What this request showed is that you need to give the AI some instructions on how to interpret the movement. It didn’t do a bad job, better than the currently available alternative models – but far from perfect.
6. Market visit
Then there was another that started with an image of Midjourney. It was a photo showing a vibrant European food market. Midjourney’s original request was: “An ultra-realistic candid smartphone photo of a bustling open-air farmers market in a quaint European town square.”
For the Luma Labs Dream Machine, I simply added the instruction: “Walking through a busy and bustling food market.” No other movement commands or character instructions.
I wish I could be more specific about how the characters should move. It captured the camera movement really well, but resulted in a lot of distortion and blur between the people in the scene. This was one of my first attempts and so I hadn’t tried better techniques to induce the pattern.
7. The end of the chess match
Finally, I decided to give the Luma Dream Machine a full turn. I had been experimenting with another new AI model – the Leonardo Phoenix – which promises impressive levels of fast tracking. So I created a complex AI image request.
Phoenix did a good job, but this was just an image, so I decided to put the same claim on Dream Machine: “A surreal, weathered chessboard floating in a misty void, adorned with brass gears and cogs , where intricate steam chess pieces—including steam robot pawns.”
She ignored almost everything but the chessboard and created this surreal video of the chess pieces disappearing from the bottom of the board as if they were melting. Because of the element of surrealism, I can’t tell if this was intentional or a failure to understand his movement. It looks cool though.
Final thoughts
I just did the following calculation: I got access to the Luma Dream Machine on Saturday night and over 2-3 days of playing with it, I made 633 generations. Among these 633, I think at least 150 were just random tests for fun. So I would estimate I needed about 500… https://t.co/TpMCdDmlxyJune 12, 2024
Luma Labs Dream Machine is another impressive step in AI generating video. It’s likely they’ve leveraged experience in generative 3D modeling to improve motion understanding in video — but it still feels like a gap for true video AI.

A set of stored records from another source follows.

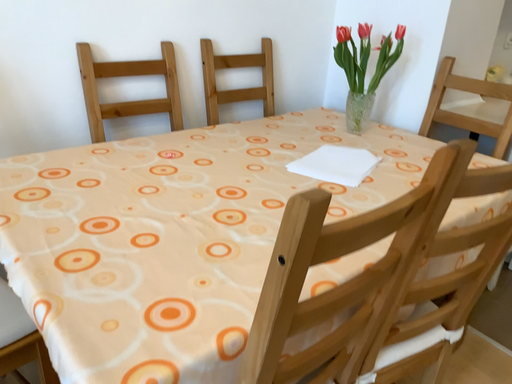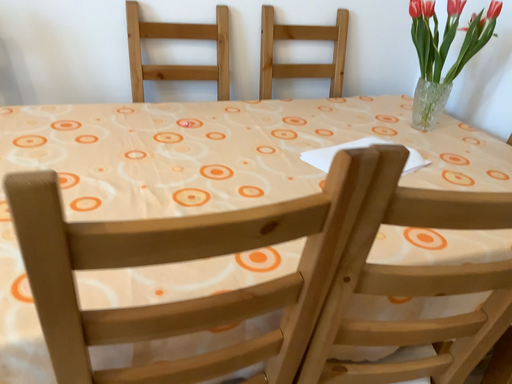 Question: Which way did the camera rotate in the video?

Choices:
 (A) rotated right
 (B) rotated left

Answer: (B) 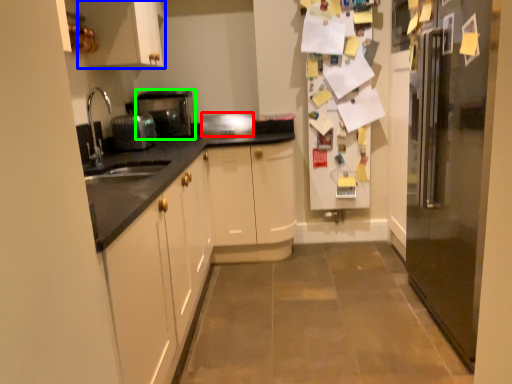 Question: Based on their relative distances, which object is nearer to appliance (highlighted by a red box)? Choose from cabinetry (highlighted by a blue box) and home appliance (highlighted by a green box).

Choices:
 (A) cabinetry
 (B) home appliance

Answer: (B) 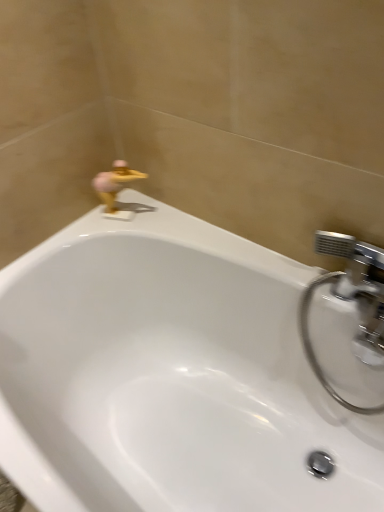 Identify the location of chrome metallic faucet at upper right. coord(349,300).

Is white glossy bathtub at upper center facing towards gold metallic duck at upper left?

No, white glossy bathtub at upper center is not facing towards gold metallic duck at upper left.

Between white glossy bathtub at upper center and gold metallic duck at upper left, which one appears on the left side from the viewer's perspective?

gold metallic duck at upper left is more to the left.

Locate an element on the screen. This screenshot has width=384, height=512. bathtub in front of the gold metallic duck at upper left is located at coordinates (169, 375).

Based on the photo, is chrome metallic faucet at upper right spatially inside white glossy bathtub at upper center, or outside of it?

chrome metallic faucet at upper right lies within the bounds of white glossy bathtub at upper center.

The image size is (384, 512). What are the coordinates of `bathtub on the left of the chrome metallic faucet at upper right` in the screenshot? It's located at (169, 375).

Considering the relative sizes of chrome metallic faucet at upper right and white glossy bathtub at upper center in the image provided, is chrome metallic faucet at upper right shorter than white glossy bathtub at upper center?

Correct, chrome metallic faucet at upper right is not as tall as white glossy bathtub at upper center.

Which of these two, chrome metallic faucet at upper right or white glossy bathtub at upper center, is bigger?

With larger size is white glossy bathtub at upper center.

From a real-world perspective, which is physically above, gold metallic duck at upper left or chrome metallic faucet at upper right?

In real-world perspective, gold metallic duck at upper left is above.

Is gold metallic duck at upper left not close to chrome metallic faucet at upper right?

No, there isn't a large distance between gold metallic duck at upper left and chrome metallic faucet at upper right.

Which is closer to the camera, (99, 193) or (367, 323)?

Positioned in front is point (367, 323).

Does gold metallic duck at upper left have a greater height compared to chrome metallic faucet at upper right?

Incorrect, the height of gold metallic duck at upper left is not larger of that of chrome metallic faucet at upper right.

Is white glossy bathtub at upper center not within chrome metallic faucet at upper right?

white glossy bathtub at upper center is positioned outside chrome metallic faucet at upper right.

From the image's perspective, who appears lower, white glossy bathtub at upper center or chrome metallic faucet at upper right?

From the image's view, white glossy bathtub at upper center is below.

Which point is more distant from viewer, (326, 399) or (308, 294)?

The point (326, 399) is behind.

At what (x,y) coordinates should I click in order to perform the action: click on bathtub beneath the chrome metallic faucet at upper right (from a real-world perspective). Please return your answer as a coordinate pair (x, y). The image size is (384, 512). Looking at the image, I should click on (169, 375).

From the picture: Considering the sizes of objects gold metallic duck at upper left and white glossy bathtub at upper center in the image provided, who is shorter, gold metallic duck at upper left or white glossy bathtub at upper center?

With less height is gold metallic duck at upper left.

Which is in front, gold metallic duck at upper left or white glossy bathtub at upper center?

white glossy bathtub at upper center is more forward.

How different are the orientations of gold metallic duck at upper left and white glossy bathtub at upper center in degrees?

The angular difference between gold metallic duck at upper left and white glossy bathtub at upper center is 27.3 degrees.

Is there a large distance between chrome metallic faucet at upper right and gold metallic duck at upper left?

No, chrome metallic faucet at upper right is not far from gold metallic duck at upper left.

Would you say chrome metallic faucet at upper right is inside or outside gold metallic duck at upper left?

chrome metallic faucet at upper right is outside gold metallic duck at upper left.

Is chrome metallic faucet at upper right bigger than gold metallic duck at upper left?

Indeed, chrome metallic faucet at upper right has a larger size compared to gold metallic duck at upper left.

From the image's perspective, is chrome metallic faucet at upper right located above or below gold metallic duck at upper left?

From the image's perspective, chrome metallic faucet at upper right appears below gold metallic duck at upper left.

Locate an element on the screen. Image resolution: width=384 pixels, height=512 pixels. plumbing fixture above the white glossy bathtub at upper center (from a real-world perspective) is located at coordinates (114, 183).

Find the location of a particular element. The width and height of the screenshot is (384, 512). tap on the right side of white glossy bathtub at upper center is located at coordinates pos(349,300).

Considering their positions, is gold metallic duck at upper left positioned further to white glossy bathtub at upper center than chrome metallic faucet at upper right?

gold metallic duck at upper left is further to white glossy bathtub at upper center.

Which object lies further to the anchor point chrome metallic faucet at upper right, gold metallic duck at upper left or white glossy bathtub at upper center?

gold metallic duck at upper left lies further to chrome metallic faucet at upper right than the other object.

From the image, which object appears to be farther from white glossy bathtub at upper center, chrome metallic faucet at upper right or gold metallic duck at upper left?

gold metallic duck at upper left.

Based on their spatial positions, is white glossy bathtub at upper center or chrome metallic faucet at upper right closer to gold metallic duck at upper left?

white glossy bathtub at upper center is positioned closer to the anchor gold metallic duck at upper left.

Considering their positions, is chrome metallic faucet at upper right positioned closer to gold metallic duck at upper left than white glossy bathtub at upper center?

white glossy bathtub at upper center is closer to gold metallic duck at upper left.

Looking at the image, which one is located further to chrome metallic faucet at upper right, white glossy bathtub at upper center or gold metallic duck at upper left?

Among the two, gold metallic duck at upper left is located further to chrome metallic faucet at upper right.

Where is `tap between white glossy bathtub at upper center and gold metallic duck at upper left in the front-back direction`? This screenshot has width=384, height=512. tap between white glossy bathtub at upper center and gold metallic duck at upper left in the front-back direction is located at coordinates (349, 300). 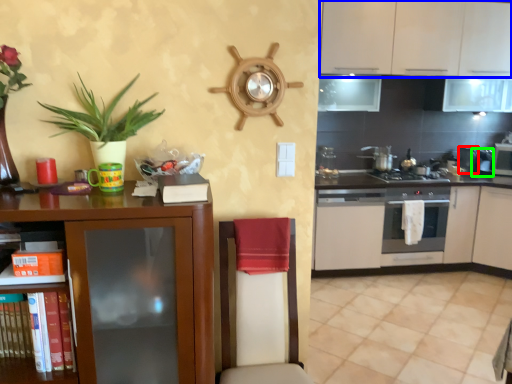 Question: Which object is the farthest from appliance (highlighted by a red box)? Choose among these: cabinetry (highlighted by a blue box) or appliance (highlighted by a green box).

Choices:
 (A) cabinetry
 (B) appliance

Answer: (A) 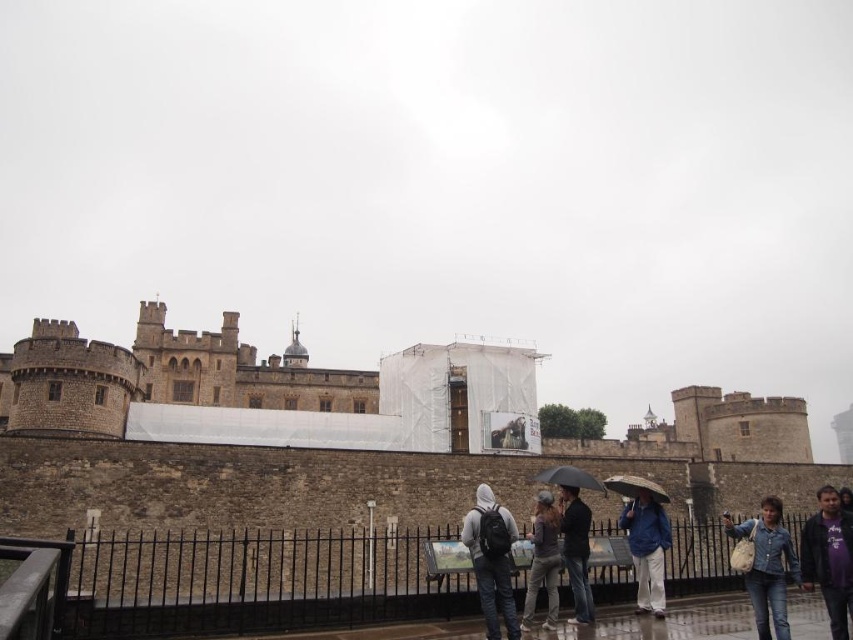 In the scene shown: Is dark gray hoodie at center shorter than blue fabric umbrella at lower right?

Indeed, dark gray hoodie at center has a lesser height compared to blue fabric umbrella at lower right.

Is point (486, 595) less distant than point (666, 547)?

Yes, point (486, 595) is in front of point (666, 547).

Find the location of `dark gray hoodie at center`. dark gray hoodie at center is located at coordinates (492, 561).

Can you confirm if dark blue jacket at lower right is taller than dark brown leather jacket at center?

Correct, dark blue jacket at lower right is much taller as dark brown leather jacket at center.

Is dark blue jacket at lower right positioned at the back of dark brown leather jacket at center?

No.

Find the location of a particular element. dark blue jacket at lower right is located at coordinates (828, 557).

At what (x,y) coordinates should I click in order to perform the action: click on dark blue jacket at lower right. Please return your answer as a coordinate pair (x, y). This screenshot has height=640, width=853. Looking at the image, I should click on (828, 557).

Which is behind, point (643, 488) or point (613, 484)?

The point (613, 484) is more distant.

Is the position of blue fabric umbrella at lower right less distant than that of transparent plastic umbrella at lower center?

That is True.

Is point (631, 508) positioned after point (645, 490)?

That is True.

The width and height of the screenshot is (853, 640). What are the coordinates of `blue fabric umbrella at lower right` in the screenshot? It's located at (647, 548). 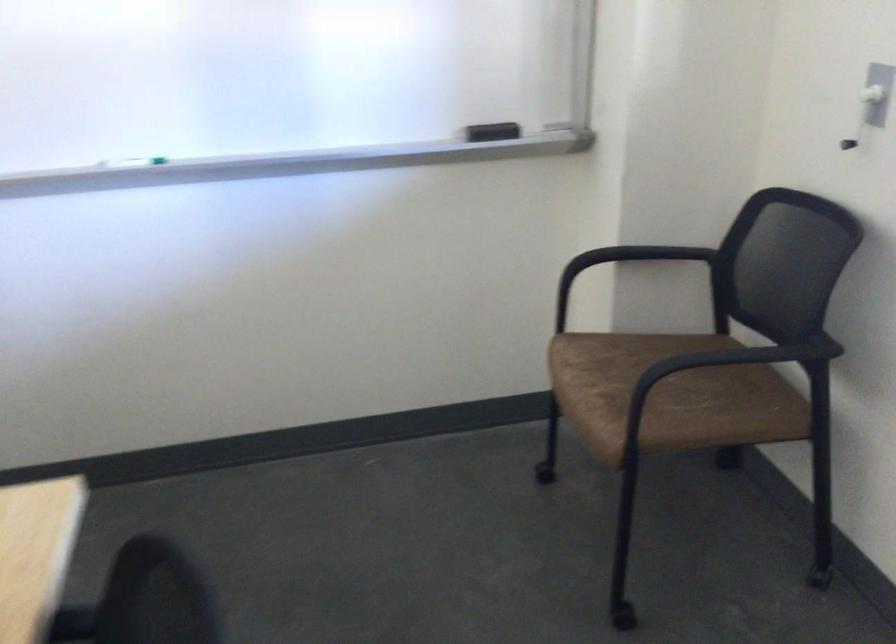 I want to click on brown chair sitting surface, so click(669, 395). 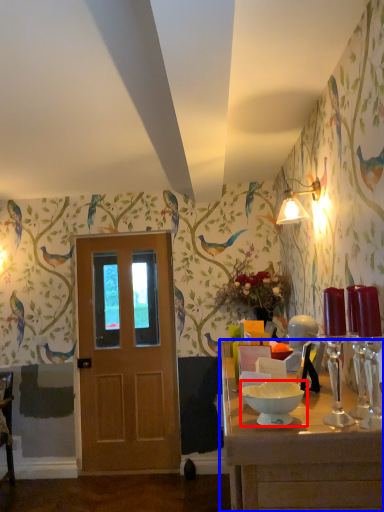 Question: Among these objects, which one is farthest to the camera, bowl (highlighted by a red box) or table (highlighted by a blue box)?

Choices:
 (A) bowl
 (B) table

Answer: (A) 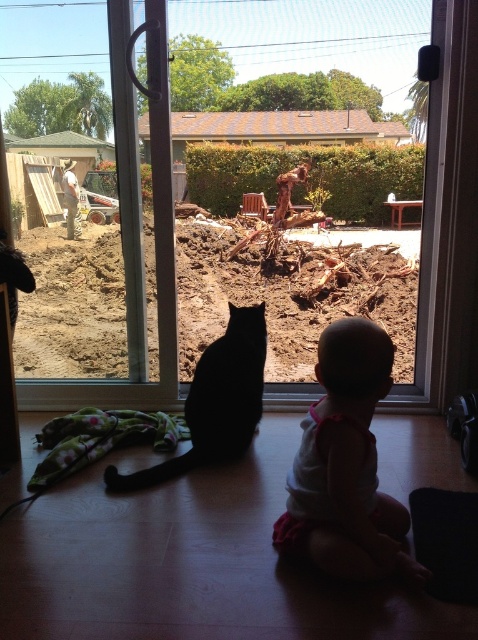 You are a delivery person trying to hand a package to the recipient. You see the white fabric baby at center and the black matte cat at center through the sliding glass door. Which object is closer to the door, indicating where the recipient might be?

The white fabric baby at center is closer to the door than the black matte cat at center, so the recipient is likely near the white fabric baby at center.

You are a delivery robot with a height of 1 meter. You need to deliver a package to the transparent glass window at center. The black matte cat at center is blocking your path. Can you go over the cat to reach the window?

The transparent glass window at center and black matte cat at center are 82.56 centimeters apart from each other. Since the robot is 1 meter tall, it can go over the cat to reach the window as the distance between them is sufficient. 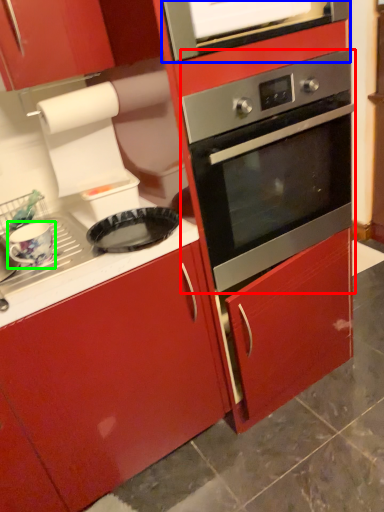 Question: Estimate the real-world distances between objects in this image. Which object is closer to oven (highlighted by a red box), vent (highlighted by a blue box) or appliance (highlighted by a green box)?

Choices:
 (A) vent
 (B) appliance

Answer: (A) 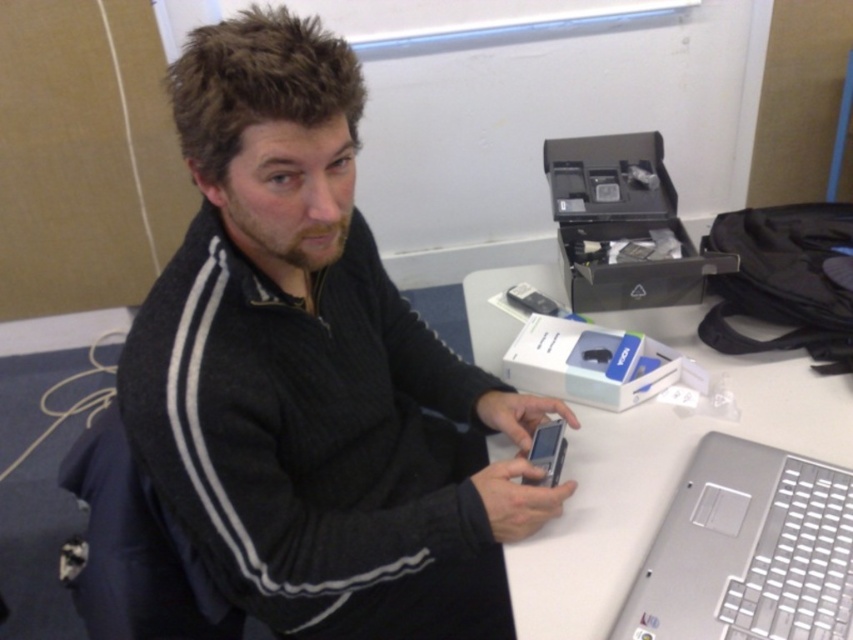 You have a small electronic device that is the same size as the satin silver phone at center. You want to place it on the silver metallic table at center. Will it fit without hanging over the edge? Please explain your reasoning.

The silver metallic table at center has a larger width than the satin silver phone at center, so placing the device of the same size should fit without overhanging since the table is wider.

From the picture: You are a photographer who needs to capture a closeup of the satin silver phone at center. However, you notice the black matte sweater at upper left might block your view. Based on their sizes, do you think the sweater will obscure the phone?

The black matte sweater at upper left is much taller than the satin silver phone at center, so it will likely block the view of the phone.

You are organizing items on the desk and need to place the satin silver phone at center on top of the silver metallic table at center. Is this possible given their sizes?

The silver metallic table at center is larger in size than the satin silver phone at center, so yes, the satin silver phone at center can be placed on top of the silver metallic table at center since it is smaller in size. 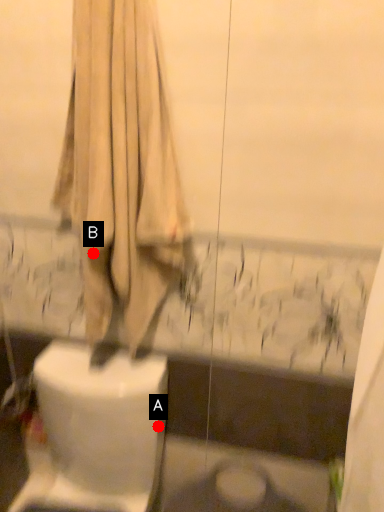 Question: Two points are circled on the image, labeled by A and B beside each circle. Which point appears farthest from the camera in this image?

Choices:
 (A) A is further
 (B) B is further

Answer: (A) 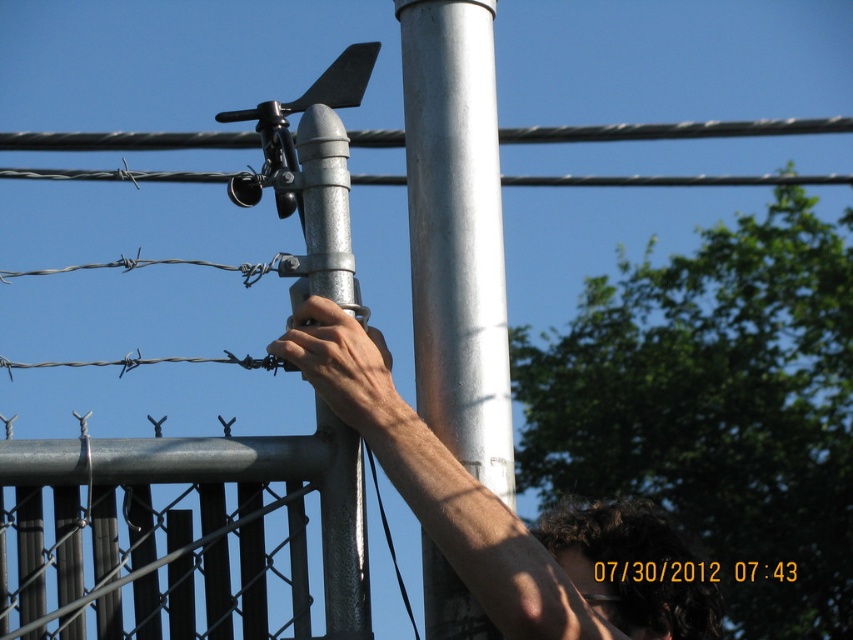 Question: Among these points, which one is nearest to the camera?

Choices:
 (A) (498, 564)
 (B) (335, 404)
 (C) (459, 280)
 (D) (303, 154)

Answer: (A)

Question: Based on their relative distances, which object is farther from the silver metallic pole at center?

Choices:
 (A) hair at upper center
 (B) galvanized metal pipe at center

Answer: (A)

Question: Is galvanized metal pipe at center behind smooth metallic hand at center?

Choices:
 (A) yes
 (B) no

Answer: (A)

Question: Is silver metallic pole at center below hair at upper center?

Choices:
 (A) no
 (B) yes

Answer: (A)

Question: Where is hair at upper center located in relation to smooth metallic hand at center in the image?

Choices:
 (A) right
 (B) left

Answer: (A)

Question: Which object is positioned farthest from the hair at upper center?

Choices:
 (A) smooth metallic hand at center
 (B) silver metallic pole at center

Answer: (B)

Over the past two years, AI image generation has gone from weird, low-resolution renderings of people with multiple fingers and faces that look more like something Edvard Munch might paint than a photograph, to became almost indistinguishable from reality.
AI video is much more complex. Not only should it replicate the realism of a photograph, but have an understanding of real-world physics and how it affects movement – across scenes, people, animals, vehicles and objects.
Luma Labs have created one of the most realistic looking vehicles I’ve seen yet, but it still falls short of what’s needed. I don’t think it’s up to Sora’s level, but I can’t compare it to the videos I’ve made myself using Sora – only the ones I’ve seen from filmmakers and OpenAI itself, and these are likely culled from hundreds of failures.
Abel Art, an avid AI artist who had early access to Dream Machine has created some impressive work. But he said he had to create hundreds of generations for just one minute of video to make it coherent, and once you discard the unusable clips.
His ratio is roughly 500 clips per 1 minute of video, with each clip at around 5 seconds he is hitting 98% of the shots to create the perfect scene.
I suspect the ratio for Pika Labs and Runway is higher, and reports suggest Sora has a similar discard rate, at least from filmmakers who have used it.
Right now, I think even the best AI video tools are meant to be used alongside traditional filmmaking rather than replacing it – but we’re approaching what Ashton Kutcher predicts is an era where everyone can make their own feature films.